===== Task input =====

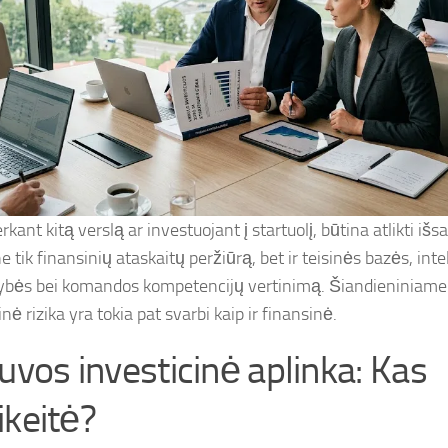
rkant kitą verslą ar investuojant į startuolį, būtina atlikti iš
 tik finansinių ataskaitų peržiūrą, bet ir teisinės bazės, inte
bės bei komandos kompetencijų vertinimą. Šiandieniniame
nė rizika yra tokia pat svarbi kaip ir finansinė.
tuvos investicinė aplinka: Kas
ikeitė?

=====

■ What the task asks: The records above must be returned exactly, with each picture omitted.

■ Result of this exercise:
rkant kitą verslą ar investuojant į startuolį, būtina atlikti iš
 tik finansinių ataskaitų peržiūrą, bet ir teisinės bazės, inte
bės bei komandos kompetencijų vertinimą. Šiandieniniame
nė rizika yra tokia pat svarbi kaip ir finansinė.
tuvos investicinė aplinka: Kas
ikeitė?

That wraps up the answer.